I understand. but this would be kind of reading the future.
Well, that is what it is. But you can read the future. If you have the falling velocity of your character, you know that the next frame your character's y position will be set to y + vertical velocity, because that's how you're calculating it in your physics code anyway (or at least so I presume).
What do I have to do if I predict that it actually can collide? reduce the speed? in the webpage you gave me it says do more simulations if you detect a problem could happen but this would change the repetibility of events and I'm not sure I want that
I didn't read the rest of the page, so I don't know if the rest of the information there is useful. Maybe I should have just linked the image. Sorry about that.
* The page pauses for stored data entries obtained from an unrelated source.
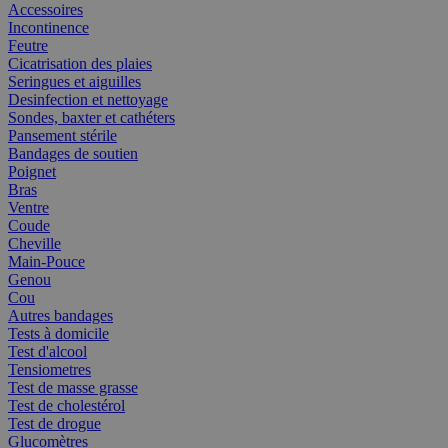
Accessoires
Incontinence
Feutre
Cicatrisation des plaies
Seringues et aiguilles
Desinfection et nettoyage
Sondes, baxter et cathéters
Pansement stérile
Bandages de soutien
Poignet
Bras
Ventre
Coude
Cheville
Main-Pouce
Genou
Cou
Autres bandages
Tests à domicile
Test d'alcool
Tensiometres
Test de masse grasse
Test de cholestérol
Test de drogue
Glucomètres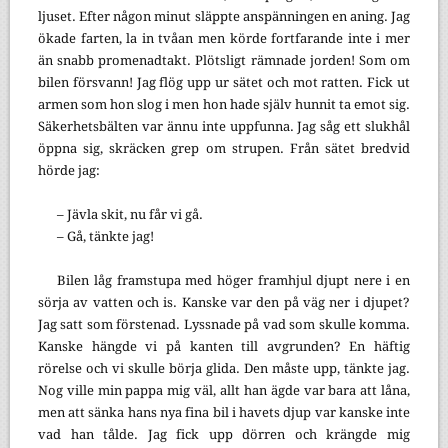
ljuset. Efter någon minut släppte anspänningen en aning. Jag
ökade farten, la in tvåan men körde fortfarande inte i mer
än snabb promenadtakt. Plötsligt rämnade jorden! Som om
bilen försvann! Jag flög upp ur sätet och mot ratten. Fick ut
armen som hon slog i men hon hade själv hunnit ta emot sig.
Säkerhetsbälten var ännu inte uppfunna. Jag såg ett slukhål
öppna sig, skräcken grep om strupen. Från sätet bredvid
hörde jag:
– Jävla skit, nu får vi gå.
– Gå, tänkte jag!
Bilen låg framstupa med höger framhjul djupt nere i en
sörja av vatten och is. Kanske var den på väg ner i djupet?
Jag satt som förstenad. Lyssnade på vad som skulle komma.
Kanske hängde vi på kanten till avgrunden? En häftig
rörelse och vi skulle börja glida. Den måste upp, tänkte jag.
Nog ville min pappa mig väl, allt han ägde var bara att låna,
men att sänka hans nya fina bil i havets djup var kanske inte
vad han tålde. Jag fick upp dörren och krängde mig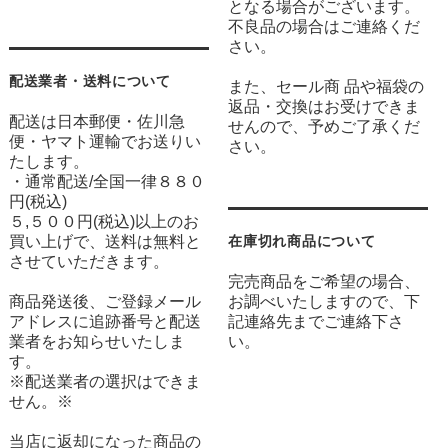
となる場合がございます。
不良品の場合はご連絡くだ
さい。
配送業者・送料について
また、セール商 品や福袋の
返品・交換はお受けできま
配送は日本郵便・佐川急
せんので、予めご了承くだ
便・ヤマト運輸でお送りい
さい。
たします。
・通常配送/全国一律８８０
円(税込)
５,５００円(税込)以上のお
買い上げで、送料は無料と
在庫切れ商品について
させていただきます。
完売商品をご希望の場合、
商品発送後、ご登録メール
お調べいたしますので、下
アドレスに追跡番号と配送
記連絡先までご連絡下さ
業者をお知らせいたしま
い。
す。
※配送業者の選択はできま
せん。※
当店に返却になった商品の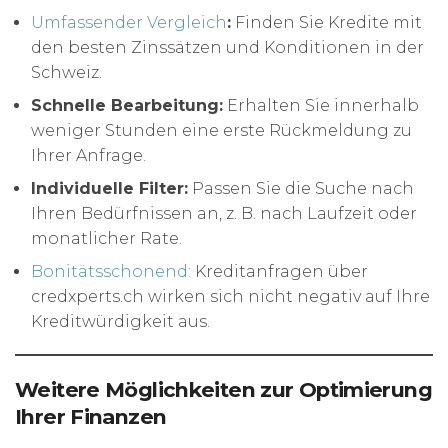
Umfassender Vergleich
:
Finden Sie Kredite mit
den besten Zinssätzen und Konditionen in der
Schweiz.
Schnelle Bearbeitung:
Erhalten Sie innerhalb
weniger Stunden eine erste Rückmeldung zu
Ihrer Anfrage.
Individuelle Filter:
Passen Sie die Suche nach
Ihren Bedürfnissen an, z. B. nach Laufzeit oder
monatlicher Rate.
Bonitätsschonend:
Kreditanfragen über
credxperts.ch wirken sich nicht negativ auf Ihre
Kreditwürdigkeit aus.
Weitere Möglichkeiten zur Optimierung
Ihrer Finanzen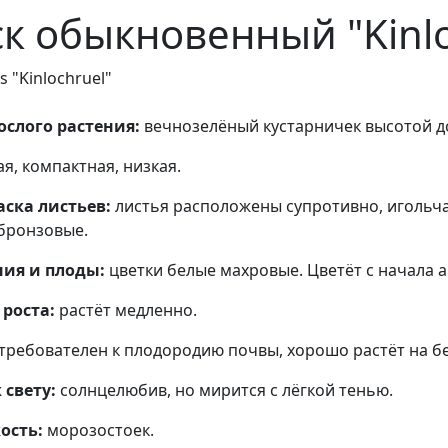
к обыкновенный "Kinlo
s "Kinlochruel"
слого растения:
вечнозелёный кустарничек высотой до
я, компактная, низкая.
ска листьев:
листья расположены супротивно, игольча
бронзовые.
ния и плоды:
цветки белые махровые. Цветёт с начала а
роста:
растёт медленно.
требователен к плодородию почвы, хорошо растёт на б
свету:
солнцелюбив, но мирится с лёгкой тенью.
ость:
морозостоек.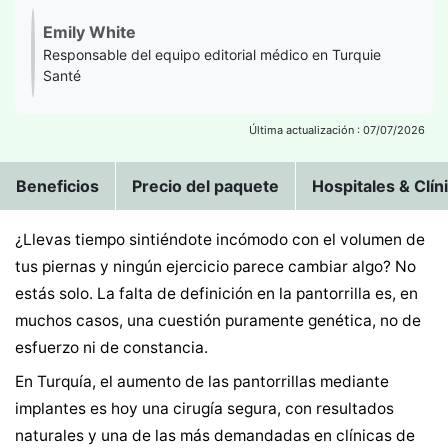
Emily White
Responsable del equipo editorial médico en Turquie
Santé
Última actualización : 07/07/2026
Beneficios
Precio del paquete
Hospitales & Clín
¿Llevas tiempo sintiéndote incómodo con el volumen de
tus piernas y ningún ejercicio parece cambiar algo? No
estás solo. La falta de definición en la pantorrilla es, en
muchos casos, una cuestión puramente genética, no de
esfuerzo ni de constancia.
En Turquía, el aumento de las pantorrillas mediante
implantes es hoy una cirugía segura, con resultados
naturales y una de las más demandadas en clínicas de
If you predict that it would collide then you call your normal collision code as you are already doing when your current code detects a collision.
What if something happens (my character get hits with an enemy shot) and actually I was never going to land there anywhere?
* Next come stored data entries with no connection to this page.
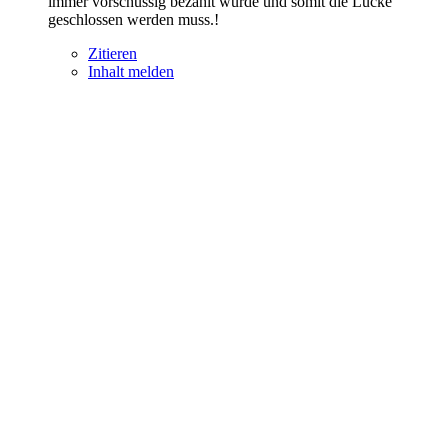
immer vorschüssig bezahlt wurde und somit die Lücke
geschlossen werden muss.!
Zitieren
Inhalt melden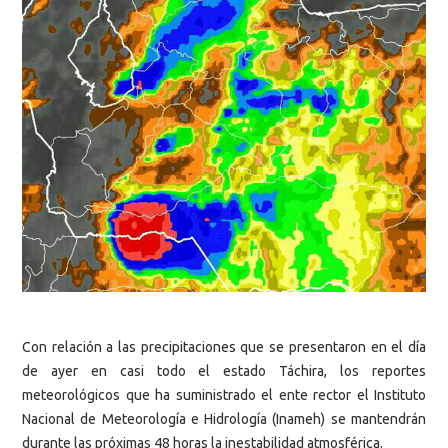
Con relación a las precipitaciones que se presentaron en el día
de ayer en casi todo el estado Táchira, los reportes
meteorológicos que ha suministrado el ente rector el Instituto
Nacional de Meteorología e Hidrología (Inameh) se mantendrán
durante las próximas 48 horas la inestabilidad atmosférica.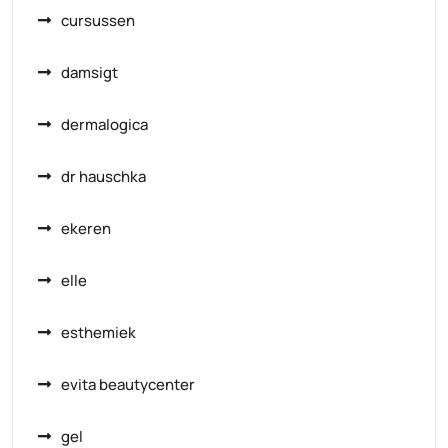
cursussen
damsigt
dermalogica
dr hauschka
ekeren
elle
esthemiek
evita beautycenter
gel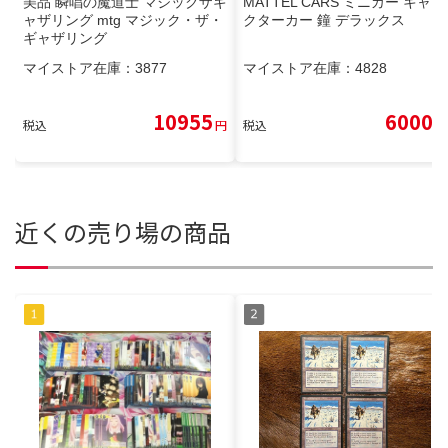
美品 瞬唱の魔道士 マジックザギ
MATTEL CARS ミニカー キャラ
ャザリング mtg マジック・ザ・
クターカー 鐘 デラックス
ギャザリング
マイストア在庫：
3877
マイストア在庫：
4828
10955
6000
税込
円
税込
円
近くの売り場の商品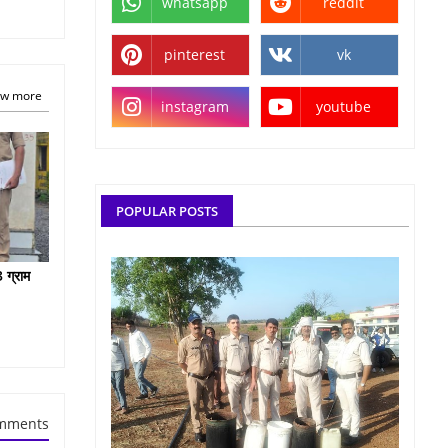
whatsapp
reddit
pinterest
vk
w more
instagram
youtube
POPULAR POSTS
 ग्राम
mments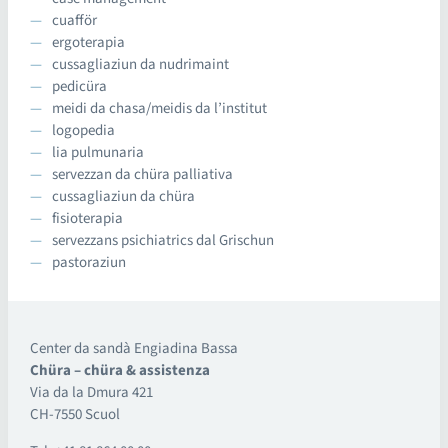
cuafför
ergoterapia
cussagliaziun da nudrimaint
pedicüra
meidi da chasa/meidis da l’institut
logopedia
lia pulmunaria
servezzan da chüra palliativa
cussagliaziun da chüra
fisioterapia
servezzans psichiatrics dal Grischun
pastoraziun
Center da sandà Engiadina Bassa
Chüra – chüra & assistenza
Via da la Dmura 421
CH-7550 Scuol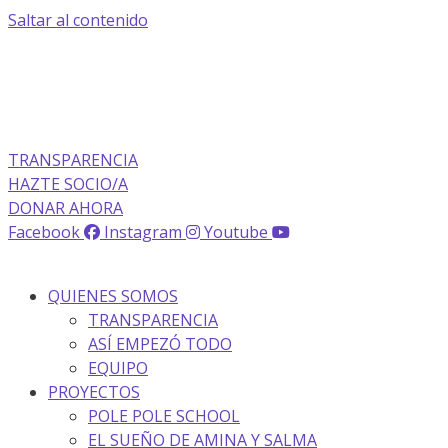
Saltar al contenido
La transparencia de una ONG
como nunca la has visto
TRANSPARENCIA
HAZTE SOCIO/A
DONAR AHORA
Facebook
Instagram
Youtube
QUIENES SOMOS
TRANSPARENCIA
ASÍ EMPEZÓ TODO
EQUIPO
PROYECTOS
POLE POLE SCHOOL
EL SUEÑO DE AMINA Y SALMA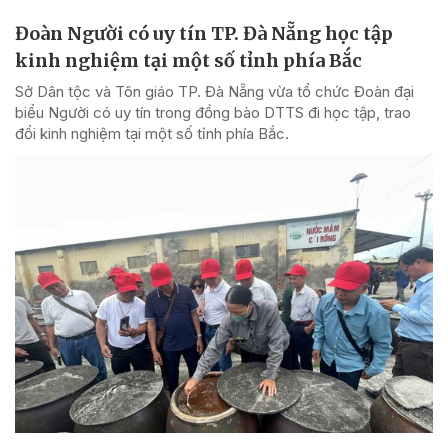
Đoàn Người có uy tín TP. Đà Nẵng học tập
kinh nghiệm tại một số tỉnh phía Bắc
Sở Dân tộc và Tôn giáo TP. Đà Nẵng vừa tổ chức Đoàn đại
biểu Người có uy tín trong đồng bào DTTS đi học tập, trao
đổi kinh nghiệm tại một số tỉnh phía Bắc.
That's up to you. If you check all collisions before you update and find both a collision with the ground and a collision with a bullet at the same time, you will have to write your own code to decide if one collision is more important then the other and perhaps not even handle the other one.
You should probably handle both, however, and first treat the collision with the ground and push the character back up and then check whether the bullet hit after that.
If you want to get really complex, tho, you can calculate which collision happened first and make your decision based on that, but you should probably make it simple first. Fix the ground bug to begin with and then move on to this sort of stuff.